COMPOSERS: Gustav Mahler
LABELS: Münchner Philharmoniker
ALBUM TITLE: Mahler
WORKS: Symphony No. 2 (Resurrection)
PERFORMER: Anne Schwanewilms (soprano), Olga Borodina (mezzo); Munich Philharmonic Choir & Orchestra/Valery Gergiev
CATALOGUE NO: 9305211204
It’s hard to know how to star-rate performances like these. Take my final four as standing somewhere between five for intellectual conviction and three for emotional engagement. If you have doubts about the coherence of either of these symphonies, then Valery Gergiev should not only still them, but convince you that these are both magnificently original structures, purposeful from first to last, however many sidesteps or pauses for reflection there may be along the way. If, on the other hand, you like your Mahler and/or Bruckner full of ardour, heavenly vistas and sweetly touching folk colouring, then Gergiev’s austere single-mindedness will neither stir nor charm. Mahler’s notorious sardonic humour doesn’t come across very vividly either: there may be a dark edginess in the playing at times, but not much acid.

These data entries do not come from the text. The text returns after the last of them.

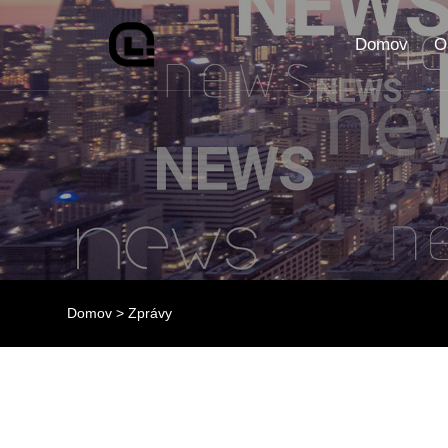
Domov
O
Domov
>
Zprávy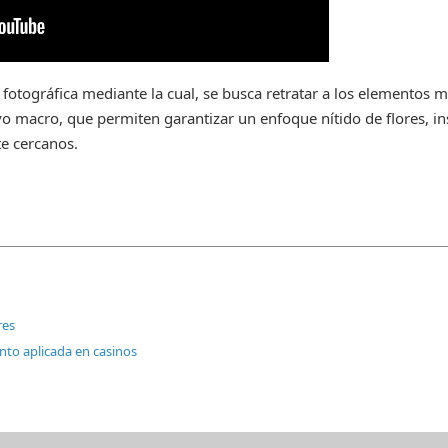
a fotográfica mediante la cual, se busca retratar a los elementos
tivo macro, que permiten garantizar un enfoque nítido de flores, in
e cercanos.
res
nto aplicada en casinos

Both performances held me as musical narratives, and yet I can’t remember being so un-stirred by Mahler’s quietly climactic ‘Bereite dich zu leben!’ (‘Prepare yourself to live!’) in a long time – and that isn’t just because Olga Borodina’s intonation sags towards the end of the phrase. It reminds me a little of Karajan at his paradoxical best/worst: magnificently convincing in its artistic overview, rather less persuasive when it comes to what Henry James called the ‘sharpness of human contact.’